• _EXTRACTED ENTRIES_
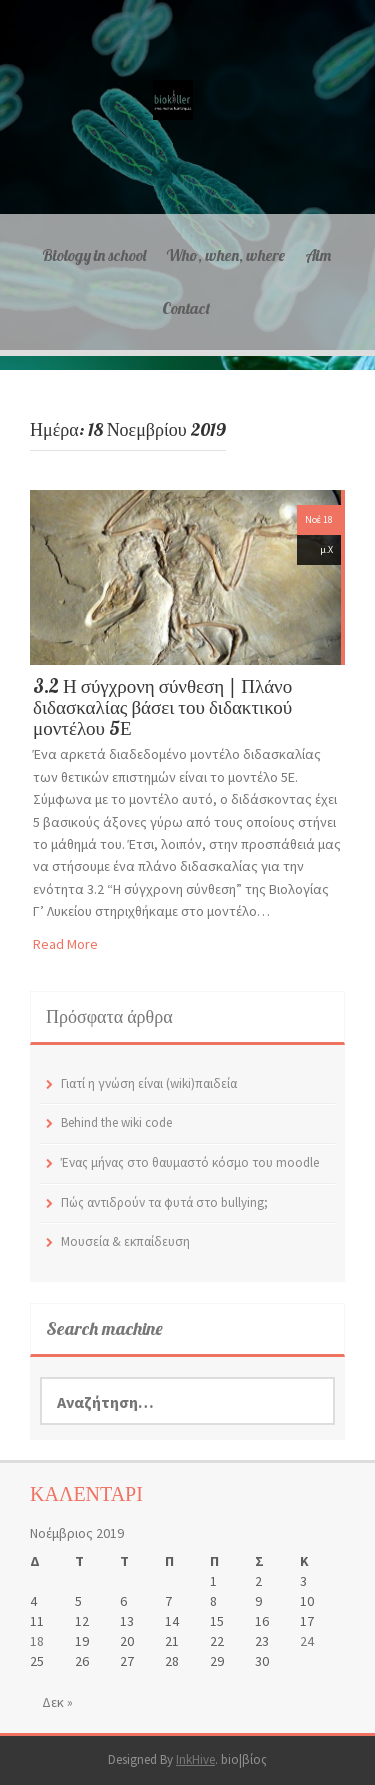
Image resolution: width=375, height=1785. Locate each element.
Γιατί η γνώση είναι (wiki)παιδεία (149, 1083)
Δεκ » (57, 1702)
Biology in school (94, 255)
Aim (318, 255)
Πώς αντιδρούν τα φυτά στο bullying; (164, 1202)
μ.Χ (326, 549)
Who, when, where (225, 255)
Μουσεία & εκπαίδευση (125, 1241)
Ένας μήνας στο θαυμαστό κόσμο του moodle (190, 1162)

---

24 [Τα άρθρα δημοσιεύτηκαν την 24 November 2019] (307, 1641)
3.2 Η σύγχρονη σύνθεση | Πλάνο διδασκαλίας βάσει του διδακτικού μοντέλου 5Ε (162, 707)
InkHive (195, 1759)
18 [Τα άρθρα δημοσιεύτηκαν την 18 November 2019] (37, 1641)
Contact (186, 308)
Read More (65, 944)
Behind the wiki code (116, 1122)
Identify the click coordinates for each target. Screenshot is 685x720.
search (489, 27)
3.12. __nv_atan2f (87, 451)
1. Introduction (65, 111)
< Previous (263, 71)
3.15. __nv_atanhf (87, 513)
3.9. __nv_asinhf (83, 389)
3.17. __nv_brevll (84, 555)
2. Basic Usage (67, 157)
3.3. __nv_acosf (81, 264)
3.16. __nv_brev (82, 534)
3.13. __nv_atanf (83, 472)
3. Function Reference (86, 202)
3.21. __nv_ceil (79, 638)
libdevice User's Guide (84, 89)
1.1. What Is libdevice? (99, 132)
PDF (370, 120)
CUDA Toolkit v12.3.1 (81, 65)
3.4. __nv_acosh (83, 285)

• _EXERCISE GOAL_
What lines of the listing contain the word "libdevice"? Copy them all.

• _ANSWER SPACE_
libdevice User's Guide (84, 89)
1.1. What Is libdevice? (99, 132)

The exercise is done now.